I watched again to see what I had missed. I was an undecided voter at the time, and to me — you can see it in my live-blogging — Obama seemed low-key and mellow, "rolling out policies, pretty wonkily." That last quote referred to both men. I said: "They're not really attacking each other."
Checking my observations on second viewing, looking to see what all the commentators claim to have seen, my experience was the same. Obama's performance was surely defensible. He didn't hem and haw or pause or look sleepy. He drifted from topic to topic too much and absurdly returned to schools too many times, but it seemed to me he had chosen a strategy, which was to be a decent, thoughtful, moderate guy, perhaps because it would appeal to women (like me) and to moderate undecideds (like me).
Why didn't the commentators who should have defended him defend him on that ground? Even if you think I'm wrong, we're talking about spin. What I'm saying is at least plausible spin, but we didn't hear it. Why? That's the puzzle before me, and I have the answer. There had to have been a coordinated decision to go with the talking point: Obama was terrible. He was tired, disengaged, unprepared. Shocking! But why would Obama's supporters coordinate to tell the story that way? What a weird thing to choose to put in our minds?
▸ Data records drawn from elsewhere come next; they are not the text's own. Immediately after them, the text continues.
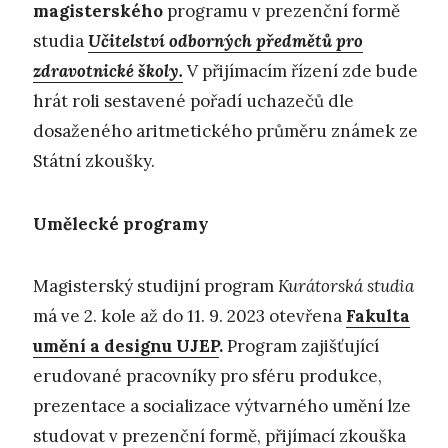
magisterského
programu v prezenční formě
studia
Učitelství odborných předmětů pro
zdravotnické školy.
V přijímacím řízení zde bude
hrát roli sestavené pořadí uchazečů dle
dosaženého aritmetického průměru známek ze
Státní zkoušky.
Umělecké programy
Magisterský studijní program
Kurátorská studia
má ve 2. kole až do 11. 9. 2023 otevřena
Fakulta
umění a designu UJEP
.
Program zajišťující
erudované pracovníky pro sféru produkce,
prezentace a socializace výtvarného umění lze
studovat v prezenční formě, přijímací zkouška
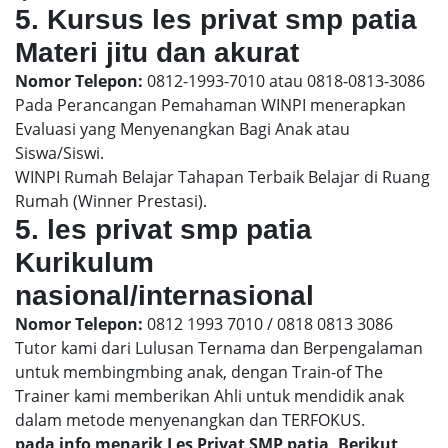
5. Kursus les privat smp patia
Materi jitu dan akurat
Nomor Telepon:
0812-1993-7010 atau 0818-0813-3086
Pada Perancangan Pemahaman WINPI menerapkan
Evaluasi yang Menyenangkan Bagi Anak atau
Siswa/Siswi.
WINPI Rumah Belajar Tahapan Terbaik Belajar di Ruang
Rumah (Winner Prestasi).
5. les privat smp patia
Kurikulum
nasional/internasional
Nomor Telepon:
0812 1993 7010 / 0818 0813 3086
Tutor kami dari Lulusan Ternama dan Berpengalaman
untuk membingmbing anak, dengan Train-of The
Trainer kami memberikan Ahli untuk mendidik anak
dalam metode menyenangkan dan TERFOKUS.
pada info menarik Les Privat SMP patia, Berikut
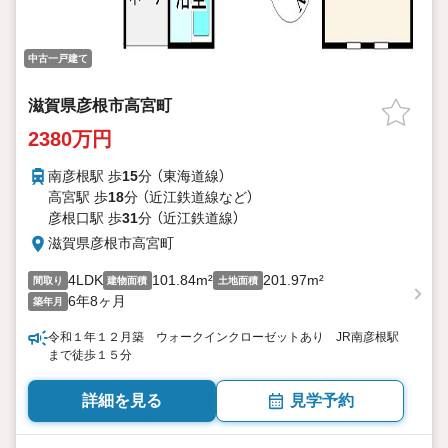
中古一戸建て
滋賀県彦根市高宮町
2380万円
南彦根駅 歩
15
分 （東海道線）
高宮駅 歩
18
分 （近江鉄道線
など
）
彦根口駅 歩
31
分 （近江鉄道線）
滋賀県彦根市高宮町
4LDK
101.84m²
201.97m²
間取り
建物面積
土地面積
6年8ヶ月
築年月
令和１年１２月築 ウォークインクローゼットあり JR南彦根駅
まで徒歩１５分
詳細を見る
見学予約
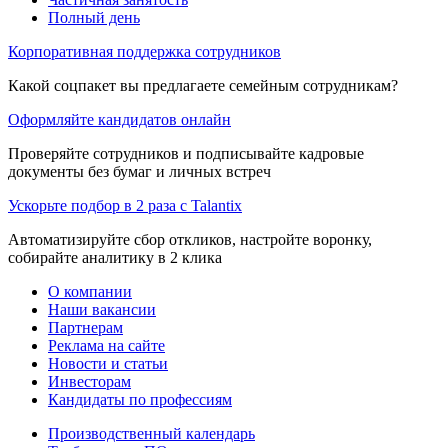
Полный день
Корпоративная поддержка сотрудников
Какой соцпакет вы предлагаете семейным сотрудникам?
Оформляйте кандидатов онлайн
Проверяйте сотрудников и подписывайте кадровые
документы без бумаг и личных встреч
Ускорьте подбор в 2 раза с Talantix
Автоматизируйте сбор откликов, настройте воронку,
собирайте аналитику в 2 клика
О компании
Наши вакансии
Партнерам
Реклама на сайте
Новости и статьи
Инвесторам
Кандидаты по профессиям
Производственный календарь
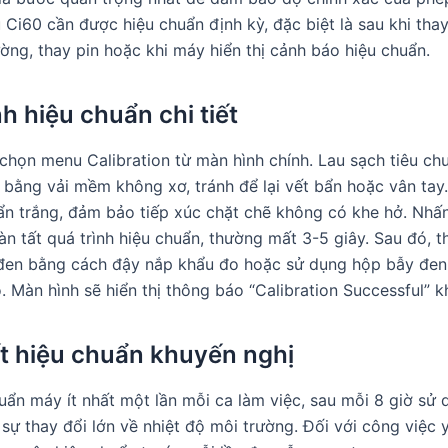
Ci60 cần được hiệu chuẩn định kỳ, đặc biệt là sau khi thay
ường, thay pin hoặc khi máy hiển thị cảnh báo hiệu chuẩn.
h hiệu chuẩn chi tiết
chọn menu Calibration từ màn hình chính. Lau sạch tiêu ch
 bằng vải mềm không xơ, tránh để lại vết bẩn hoặc vân tay
uẩn trắng, đảm bảo tiếp xúc chặt chẽ không có khe hở. Nhấ
n tất quá trình hiệu chuẩn, thường mất 3-5 giây. Sau đó, t
đen bằng cách đậy nắp khẩu đo hoặc sử dụng hộp bẫy đen
. Màn hình sẽ hiển thị thông báo “Calibration Successful” kh
t hiệu chuẩn khuyến nghị
uẩn máy ít nhất một lần mỗi ca làm việc, sau mỗi 8 giờ sử d
 sự thay đổi lớn về nhiệt độ môi trường. Đối với công việc 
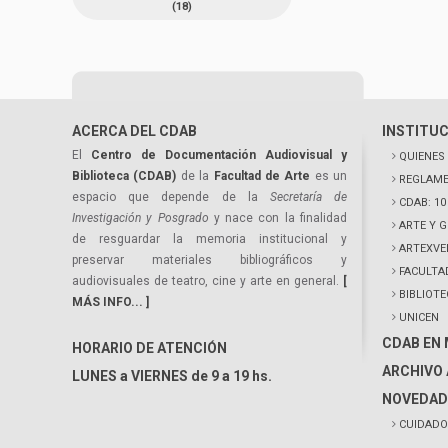
(18)
ACERCA DEL CDAB
INSTITU
El
Centro de Documentación Audiovisual y
QUIENES
Biblioteca (CDAB)
de la
Facultad de Arte
es un
REGLAME
espacio que depende de la
Secretaría de
CDAB: 1
Investigación y Posgrado
y nace con la finalidad
ARTE Y 
de resguardar la memoria institucional y
ARTEXVE
preservar materiales bibliográficos y
FACULTA
audiovisuales de teatro, cine y arte en general.
[
BIBLIOT
MÁS INFO... ]
UNICEN
CDAB EN
HORARIO DE ATENCIÓN
ARCHIVO 
LUNES a VIERNES de 9 a 19 hs.
NOVEDAD
CUIDADO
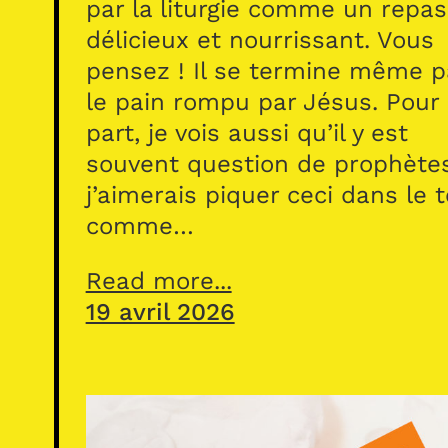
par la liturgie comme un repas
délicieux et nourrissant. Vous
pensez ! Il se termine même p
le pain rompu par Jésus. Pour
part, je vois aussi qu’il y est
souvent question de prophète
j’aimerais piquer ceci dans le 
comme…
Read more...
19 avril 2026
Here's why they did it. Romney was so much better than Obama. Romney was vigorous, vividly in command of the facts, principles of economics, free-market ideology. Like Obama, he had a strategy to appeal to moderates, and he jumped into the moderate ground and occupied it — stunningly — with modesty and charm. He radiated competence and readiness to work for us. There he stood, the brilliant candidate, who wants only to help us, knows how to help us, and deeply, passionately cares that we need help. Wow.
Don't let that be the story! Don't look at that! Look at pathetic woeful Obama. He was off his game. That's not good for Obama — as his drop in the polls shows — but it was better than the alternative: talking about how Romney dramatically topped the President — the President, who came to the debate with all the gravitas of the presidency and all the knowledge and understanding that he has through working as the President these last 4 years.
The meme The Bad Obama was — colluding pundits decided — preferable to The Great Romney.